Posted by Alexandr Moshkov 1 month, 1 week ago

v4:
While testing inflight migration, I notices a problem with the fact that
GET_VRING_BASE is needed during migration, so the back-end stops
dirtying pages and synchronizes `last_avail` counter with QEMU. So after
migration in-flight I/O requests will be looks like resubmited on destination vm.

However, in new logic, we no longer need to wait for in-flight requests
to be complete at GET_VRING_BASE message.

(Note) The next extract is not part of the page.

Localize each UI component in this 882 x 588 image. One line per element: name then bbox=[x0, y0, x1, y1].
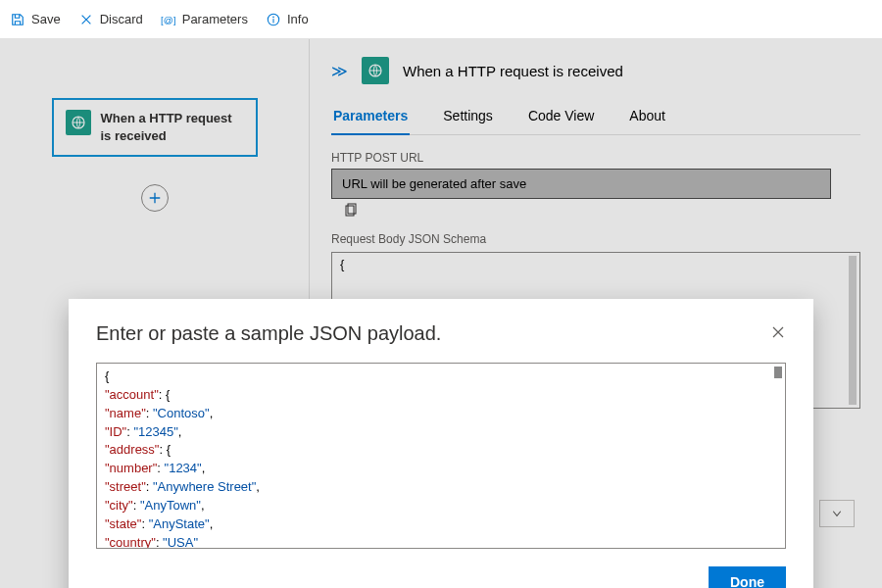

So support new parameter
`should_drain` in the GET_VRING_BASE to allow back-end stop vrings
immediately without waiting for in-flight I/O requests to complete.

Also:
- modify vhost-user rst
- refactor on vhost-user-blk.c, now `should_drain` is based on
  device parameter `inflight-migration`

v3:
- use pre_load_errp instead of pre_load in vhost.c
- change vhost-user-blk property to
  "skip-get-vring-base-inflight-migration"
- refactor vhost-user-blk.c, by moving vhost_user_blk_inflight_needed() higher

v2:
- rewrite migration using VMSD instead of qemufile API
- add vhost-user-blk parameter instead of migration capability

I don't know if VMSD was used cleanly in migration implementation, so
feel free for comments.

Based on Vladimir's work:
[PATCH v2 00/25] vhost-user-blk: live-backend local migration
  which was based on:
    - [PATCH v4 0/7] chardev: postpone connect
      (which in turn is based on [PATCH 0/2] remove deprecated 'reconnect' options)
    - [PATCH v3 00/23] vhost refactoring and fixes
    - [PATCH v8 14/19] migration: introduce .pre_incoming() vmsd handler

Based-on: <20250924133309.334631-1-vsementsov@yandex-team.ru>
Based-on: <20251015212051.1156334-1-vsementsov@yandex-team.ru>
Based-on: <20251015145808.1112843-1-vsementsov@yandex-team.ru>
Based-on: <20251015132136.1083972-15-vsementsov@yandex-team.ru>
Based-on: <20251016114104.1384675-1-vsementsov@yandex-team.ru>

---

Hi!

During inter-host migration, waiting for disk requests to be drained
in the vhost-user backend can incur significant downtime.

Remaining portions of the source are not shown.